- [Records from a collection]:
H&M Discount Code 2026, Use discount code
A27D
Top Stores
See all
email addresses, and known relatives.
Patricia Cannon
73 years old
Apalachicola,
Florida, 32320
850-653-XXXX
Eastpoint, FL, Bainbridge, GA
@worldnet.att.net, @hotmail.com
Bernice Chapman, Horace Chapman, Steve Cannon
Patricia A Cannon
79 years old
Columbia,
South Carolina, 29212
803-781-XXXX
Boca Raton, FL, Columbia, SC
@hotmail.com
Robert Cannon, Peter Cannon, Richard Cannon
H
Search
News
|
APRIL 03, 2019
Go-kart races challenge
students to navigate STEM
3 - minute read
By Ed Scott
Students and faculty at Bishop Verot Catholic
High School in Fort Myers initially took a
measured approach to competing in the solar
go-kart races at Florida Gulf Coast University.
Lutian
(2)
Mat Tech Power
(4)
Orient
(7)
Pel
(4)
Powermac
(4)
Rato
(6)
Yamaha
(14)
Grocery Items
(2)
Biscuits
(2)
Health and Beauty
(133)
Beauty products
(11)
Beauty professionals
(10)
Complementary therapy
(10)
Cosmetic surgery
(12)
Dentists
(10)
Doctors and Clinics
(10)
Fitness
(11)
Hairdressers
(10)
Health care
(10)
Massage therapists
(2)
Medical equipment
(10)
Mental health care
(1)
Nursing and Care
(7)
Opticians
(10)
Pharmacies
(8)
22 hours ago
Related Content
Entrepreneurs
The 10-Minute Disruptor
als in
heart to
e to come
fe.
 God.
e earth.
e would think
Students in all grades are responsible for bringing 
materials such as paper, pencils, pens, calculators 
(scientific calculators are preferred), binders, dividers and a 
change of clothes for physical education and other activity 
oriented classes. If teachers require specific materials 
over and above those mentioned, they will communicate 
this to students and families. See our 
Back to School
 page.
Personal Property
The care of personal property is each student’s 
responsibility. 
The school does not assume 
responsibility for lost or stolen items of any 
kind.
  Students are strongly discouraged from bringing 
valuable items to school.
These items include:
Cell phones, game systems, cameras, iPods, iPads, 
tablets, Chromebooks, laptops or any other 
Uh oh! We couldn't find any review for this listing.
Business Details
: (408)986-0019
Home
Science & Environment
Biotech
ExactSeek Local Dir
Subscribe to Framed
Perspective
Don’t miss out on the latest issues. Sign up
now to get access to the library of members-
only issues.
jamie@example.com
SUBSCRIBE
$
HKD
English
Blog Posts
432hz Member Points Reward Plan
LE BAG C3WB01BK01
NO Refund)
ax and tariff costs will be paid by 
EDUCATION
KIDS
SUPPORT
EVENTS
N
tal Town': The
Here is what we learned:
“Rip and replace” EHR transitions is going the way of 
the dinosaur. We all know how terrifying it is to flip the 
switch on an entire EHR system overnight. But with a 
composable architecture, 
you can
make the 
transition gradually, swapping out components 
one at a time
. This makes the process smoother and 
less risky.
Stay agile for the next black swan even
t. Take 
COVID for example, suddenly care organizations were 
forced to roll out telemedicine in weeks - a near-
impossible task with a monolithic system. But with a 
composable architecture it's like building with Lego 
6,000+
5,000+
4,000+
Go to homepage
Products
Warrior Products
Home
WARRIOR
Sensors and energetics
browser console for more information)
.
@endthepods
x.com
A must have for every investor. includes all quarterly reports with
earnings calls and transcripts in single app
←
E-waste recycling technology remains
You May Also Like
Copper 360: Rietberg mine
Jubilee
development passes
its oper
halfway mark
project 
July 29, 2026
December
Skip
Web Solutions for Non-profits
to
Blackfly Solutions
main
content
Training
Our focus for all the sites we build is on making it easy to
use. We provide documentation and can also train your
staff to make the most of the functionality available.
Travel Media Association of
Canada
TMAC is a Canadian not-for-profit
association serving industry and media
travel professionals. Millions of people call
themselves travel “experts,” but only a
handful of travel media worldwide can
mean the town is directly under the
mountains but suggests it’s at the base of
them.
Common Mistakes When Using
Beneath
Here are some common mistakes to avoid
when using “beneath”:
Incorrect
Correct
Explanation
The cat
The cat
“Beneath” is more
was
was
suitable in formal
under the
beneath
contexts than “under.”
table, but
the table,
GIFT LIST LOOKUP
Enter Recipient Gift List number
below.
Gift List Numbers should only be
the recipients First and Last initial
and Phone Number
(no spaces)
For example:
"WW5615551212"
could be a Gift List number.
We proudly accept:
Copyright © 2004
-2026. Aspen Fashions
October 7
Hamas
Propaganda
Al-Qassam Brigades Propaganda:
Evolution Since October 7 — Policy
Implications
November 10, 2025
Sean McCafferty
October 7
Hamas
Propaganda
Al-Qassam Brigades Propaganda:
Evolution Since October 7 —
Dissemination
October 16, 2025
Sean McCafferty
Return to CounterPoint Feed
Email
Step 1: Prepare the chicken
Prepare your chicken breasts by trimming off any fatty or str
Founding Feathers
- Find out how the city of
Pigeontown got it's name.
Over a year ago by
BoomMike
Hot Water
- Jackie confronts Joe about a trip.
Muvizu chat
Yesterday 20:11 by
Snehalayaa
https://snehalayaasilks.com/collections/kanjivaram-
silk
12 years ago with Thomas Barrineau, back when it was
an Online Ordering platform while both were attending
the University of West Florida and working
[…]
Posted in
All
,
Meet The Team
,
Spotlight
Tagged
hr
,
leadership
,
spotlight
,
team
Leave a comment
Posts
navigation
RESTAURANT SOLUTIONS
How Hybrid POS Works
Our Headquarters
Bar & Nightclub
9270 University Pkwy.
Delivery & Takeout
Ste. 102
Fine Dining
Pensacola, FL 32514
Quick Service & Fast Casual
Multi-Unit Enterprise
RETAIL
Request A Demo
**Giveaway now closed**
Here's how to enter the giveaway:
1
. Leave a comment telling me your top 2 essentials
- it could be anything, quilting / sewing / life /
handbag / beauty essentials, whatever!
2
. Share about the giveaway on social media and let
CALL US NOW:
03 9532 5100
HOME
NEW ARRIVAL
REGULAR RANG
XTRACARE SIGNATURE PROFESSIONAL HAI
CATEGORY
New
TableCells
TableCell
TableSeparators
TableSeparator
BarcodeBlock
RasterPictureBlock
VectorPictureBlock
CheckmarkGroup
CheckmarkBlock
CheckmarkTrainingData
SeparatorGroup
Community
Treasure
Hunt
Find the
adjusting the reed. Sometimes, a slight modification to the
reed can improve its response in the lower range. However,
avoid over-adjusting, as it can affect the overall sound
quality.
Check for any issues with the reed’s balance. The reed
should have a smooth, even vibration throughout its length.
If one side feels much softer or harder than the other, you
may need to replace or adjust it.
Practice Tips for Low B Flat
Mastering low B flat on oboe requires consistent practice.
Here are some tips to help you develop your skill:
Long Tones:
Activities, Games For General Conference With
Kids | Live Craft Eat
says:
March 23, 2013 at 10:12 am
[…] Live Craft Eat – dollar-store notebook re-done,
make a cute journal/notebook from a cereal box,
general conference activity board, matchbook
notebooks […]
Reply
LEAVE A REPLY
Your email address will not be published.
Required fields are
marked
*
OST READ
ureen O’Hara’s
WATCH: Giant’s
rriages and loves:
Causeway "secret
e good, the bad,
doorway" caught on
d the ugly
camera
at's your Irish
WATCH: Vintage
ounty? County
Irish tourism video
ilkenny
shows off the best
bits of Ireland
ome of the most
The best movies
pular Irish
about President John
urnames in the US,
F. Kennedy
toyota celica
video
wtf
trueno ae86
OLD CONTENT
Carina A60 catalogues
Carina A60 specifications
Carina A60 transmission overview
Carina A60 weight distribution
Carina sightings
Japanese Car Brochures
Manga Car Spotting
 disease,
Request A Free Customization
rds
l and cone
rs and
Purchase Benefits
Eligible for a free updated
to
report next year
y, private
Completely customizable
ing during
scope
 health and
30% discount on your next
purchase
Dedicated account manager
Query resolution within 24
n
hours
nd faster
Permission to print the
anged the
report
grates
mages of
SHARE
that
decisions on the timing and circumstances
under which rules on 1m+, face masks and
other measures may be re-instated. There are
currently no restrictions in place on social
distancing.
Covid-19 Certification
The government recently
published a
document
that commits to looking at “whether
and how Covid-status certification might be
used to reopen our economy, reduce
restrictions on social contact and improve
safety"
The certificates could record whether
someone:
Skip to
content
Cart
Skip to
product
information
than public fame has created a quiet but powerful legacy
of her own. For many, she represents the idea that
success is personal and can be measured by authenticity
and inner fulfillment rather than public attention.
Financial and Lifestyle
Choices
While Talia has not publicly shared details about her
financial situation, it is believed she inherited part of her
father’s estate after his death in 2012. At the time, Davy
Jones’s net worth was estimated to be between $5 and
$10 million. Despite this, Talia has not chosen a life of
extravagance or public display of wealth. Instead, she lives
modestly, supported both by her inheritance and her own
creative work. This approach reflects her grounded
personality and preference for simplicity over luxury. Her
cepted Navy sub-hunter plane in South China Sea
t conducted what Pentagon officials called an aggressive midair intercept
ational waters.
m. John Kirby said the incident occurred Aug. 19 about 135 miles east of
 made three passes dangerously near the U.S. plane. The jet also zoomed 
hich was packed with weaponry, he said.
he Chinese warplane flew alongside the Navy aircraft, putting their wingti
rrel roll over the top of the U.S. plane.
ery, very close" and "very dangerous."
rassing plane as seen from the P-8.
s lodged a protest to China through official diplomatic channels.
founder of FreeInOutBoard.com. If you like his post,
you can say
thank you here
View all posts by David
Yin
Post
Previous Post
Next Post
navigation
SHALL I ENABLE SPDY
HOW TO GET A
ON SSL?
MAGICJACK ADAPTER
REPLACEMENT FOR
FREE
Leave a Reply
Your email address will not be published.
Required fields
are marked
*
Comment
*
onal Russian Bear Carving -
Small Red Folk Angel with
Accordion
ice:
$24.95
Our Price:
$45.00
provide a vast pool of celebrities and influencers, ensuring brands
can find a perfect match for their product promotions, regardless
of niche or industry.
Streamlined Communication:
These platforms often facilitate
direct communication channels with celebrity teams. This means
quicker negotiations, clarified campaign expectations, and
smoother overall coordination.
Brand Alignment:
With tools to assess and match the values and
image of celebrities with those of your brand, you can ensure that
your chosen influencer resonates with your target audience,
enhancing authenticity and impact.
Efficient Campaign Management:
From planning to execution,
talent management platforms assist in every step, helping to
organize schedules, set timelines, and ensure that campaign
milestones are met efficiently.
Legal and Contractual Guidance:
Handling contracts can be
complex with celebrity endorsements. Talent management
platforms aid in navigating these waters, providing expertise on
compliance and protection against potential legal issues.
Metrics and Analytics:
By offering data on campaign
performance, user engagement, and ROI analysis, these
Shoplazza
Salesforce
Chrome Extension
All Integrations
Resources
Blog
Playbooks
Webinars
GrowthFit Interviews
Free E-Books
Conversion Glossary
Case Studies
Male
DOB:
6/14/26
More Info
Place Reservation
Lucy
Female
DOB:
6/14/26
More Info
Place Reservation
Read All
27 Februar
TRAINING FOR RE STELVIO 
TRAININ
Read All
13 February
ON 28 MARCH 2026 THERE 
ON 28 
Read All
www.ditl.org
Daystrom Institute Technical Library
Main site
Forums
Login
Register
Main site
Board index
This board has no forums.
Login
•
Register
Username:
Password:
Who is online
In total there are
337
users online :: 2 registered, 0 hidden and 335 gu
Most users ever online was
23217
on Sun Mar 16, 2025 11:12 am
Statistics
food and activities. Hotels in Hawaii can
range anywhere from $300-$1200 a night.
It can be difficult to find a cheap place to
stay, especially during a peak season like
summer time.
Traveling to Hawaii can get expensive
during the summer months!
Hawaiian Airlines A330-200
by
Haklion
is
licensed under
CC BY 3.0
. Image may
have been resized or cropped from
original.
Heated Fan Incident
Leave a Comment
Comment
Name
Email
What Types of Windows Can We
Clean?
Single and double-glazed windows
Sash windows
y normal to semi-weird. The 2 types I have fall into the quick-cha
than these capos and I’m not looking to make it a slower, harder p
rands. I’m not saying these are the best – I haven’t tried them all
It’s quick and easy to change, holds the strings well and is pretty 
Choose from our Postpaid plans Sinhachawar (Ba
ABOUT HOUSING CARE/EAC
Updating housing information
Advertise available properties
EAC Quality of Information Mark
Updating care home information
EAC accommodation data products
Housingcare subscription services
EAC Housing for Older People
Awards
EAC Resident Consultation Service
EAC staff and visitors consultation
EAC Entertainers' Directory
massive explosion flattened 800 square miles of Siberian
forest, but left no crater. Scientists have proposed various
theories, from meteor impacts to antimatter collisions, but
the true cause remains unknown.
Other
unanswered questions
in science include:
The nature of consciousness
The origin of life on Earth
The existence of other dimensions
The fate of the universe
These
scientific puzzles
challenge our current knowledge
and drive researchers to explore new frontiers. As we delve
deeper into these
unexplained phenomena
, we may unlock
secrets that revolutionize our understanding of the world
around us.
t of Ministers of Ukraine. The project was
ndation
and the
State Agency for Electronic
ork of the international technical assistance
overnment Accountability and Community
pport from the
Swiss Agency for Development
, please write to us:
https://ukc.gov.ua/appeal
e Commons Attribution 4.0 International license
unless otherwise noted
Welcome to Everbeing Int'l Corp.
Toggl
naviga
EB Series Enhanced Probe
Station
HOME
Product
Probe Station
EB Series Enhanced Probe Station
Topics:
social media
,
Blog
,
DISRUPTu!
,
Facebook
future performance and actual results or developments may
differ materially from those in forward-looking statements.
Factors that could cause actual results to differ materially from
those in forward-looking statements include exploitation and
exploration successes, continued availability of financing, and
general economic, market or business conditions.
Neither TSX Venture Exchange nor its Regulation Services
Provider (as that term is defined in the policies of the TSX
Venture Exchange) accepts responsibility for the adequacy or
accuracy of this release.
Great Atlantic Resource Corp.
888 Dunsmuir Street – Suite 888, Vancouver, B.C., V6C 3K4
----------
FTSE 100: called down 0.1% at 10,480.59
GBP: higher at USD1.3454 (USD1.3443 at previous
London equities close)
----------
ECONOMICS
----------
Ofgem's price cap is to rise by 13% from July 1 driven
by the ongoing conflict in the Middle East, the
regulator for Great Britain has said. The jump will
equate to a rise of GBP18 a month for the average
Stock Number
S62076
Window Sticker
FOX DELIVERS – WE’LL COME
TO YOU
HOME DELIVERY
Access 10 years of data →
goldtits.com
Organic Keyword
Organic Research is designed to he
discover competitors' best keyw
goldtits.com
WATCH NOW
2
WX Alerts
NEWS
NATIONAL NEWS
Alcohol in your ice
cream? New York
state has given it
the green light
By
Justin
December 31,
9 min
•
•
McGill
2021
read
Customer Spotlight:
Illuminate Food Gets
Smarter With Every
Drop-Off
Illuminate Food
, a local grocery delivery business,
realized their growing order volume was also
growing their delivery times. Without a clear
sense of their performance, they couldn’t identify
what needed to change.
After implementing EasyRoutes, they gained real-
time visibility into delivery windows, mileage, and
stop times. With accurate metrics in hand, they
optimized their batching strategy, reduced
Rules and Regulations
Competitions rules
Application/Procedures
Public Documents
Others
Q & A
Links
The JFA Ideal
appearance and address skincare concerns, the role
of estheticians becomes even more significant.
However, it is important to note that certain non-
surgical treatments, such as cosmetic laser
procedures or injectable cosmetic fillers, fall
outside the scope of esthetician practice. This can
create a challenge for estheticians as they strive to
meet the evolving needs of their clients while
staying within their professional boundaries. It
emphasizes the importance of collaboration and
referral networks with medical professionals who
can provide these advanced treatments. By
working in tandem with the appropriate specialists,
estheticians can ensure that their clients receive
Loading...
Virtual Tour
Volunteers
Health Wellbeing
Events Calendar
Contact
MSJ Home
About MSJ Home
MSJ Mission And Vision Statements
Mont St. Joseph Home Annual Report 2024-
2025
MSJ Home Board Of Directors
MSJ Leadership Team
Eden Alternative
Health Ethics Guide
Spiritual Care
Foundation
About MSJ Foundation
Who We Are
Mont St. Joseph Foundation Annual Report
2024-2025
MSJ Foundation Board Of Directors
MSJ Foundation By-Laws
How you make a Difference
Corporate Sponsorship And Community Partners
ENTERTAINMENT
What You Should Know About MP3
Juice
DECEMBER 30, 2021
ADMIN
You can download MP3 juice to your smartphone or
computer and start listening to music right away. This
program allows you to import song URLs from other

- [Work to be completed]: Reproduce the entries above exactly, but only the lines between the line holding "SHALL I ENABLE SPDY" and the line holding "users online :: 2", inclusive.

- [Answer section]:
SHALL I ENABLE SPDY
HOW TO GET A
ON SSL?
MAGICJACK ADAPTER
REPLACEMENT FOR
FREE
Leave a Reply
Your email address will not be published.
Required fields
are marked
*
Comment
*
onal Russian Bear Carving -
Small Red Folk Angel with
Accordion
ice:
$24.95
Our Price:
$45.00
provide a vast pool of celebrities and influencers, ensuring brands
can find a perfect match for their product promotions, regardless
of niche or industry.
Streamlined Communication:
These platforms often facilitate
direct communication channels with celebrity teams. This means
quicker negotiations, clarified campaign expectations, and
smoother overall coordination.
Brand Alignment:
With tools to assess and match the values and
image of celebrities with those of your brand, you can ensure that
your chosen influencer resonates with your target audience,
enhancing authenticity and impact.
Efficient Campaign Management:
From planning to execution,
talent management platforms assist in every step, helping to
organize schedules, set timelines, and ensure that campaign
milestones are met efficiently.
Legal and Contractual Guidance:
Handling contracts can be
complex with celebrity endorsements. Talent management
platforms aid in navigating these waters, providing expertise on
compliance and protection against potential legal issues.
Metrics and Analytics:
By offering data on campaign
performance, user engagement, and ROI analysis, these
Shoplazza
Salesforce
Chrome Extension
All Integrations
Resources
Blog
Playbooks
Webinars
GrowthFit Interviews
Free E-Books
Conversion Glossary
Case Studies
Male
DOB:
6/14/26
More Info
Place Reservation
Lucy
Female
DOB:
6/14/26
More Info
Place Reservation
Read All
27 Februar
TRAINING FOR RE STELVIO 
TRAININ
Read All
13 February
ON 28 MARCH 2026 THERE 
ON 28 
Read All
www.ditl.org
Daystrom Institute Technical Library
Main site
Forums
Login
Register
Main site
Board index
This board has no forums.
Login
•
Register
Username:
Password:
Who is online
In total there are
337
users online :: 2 registered, 0 hidden and 335 gu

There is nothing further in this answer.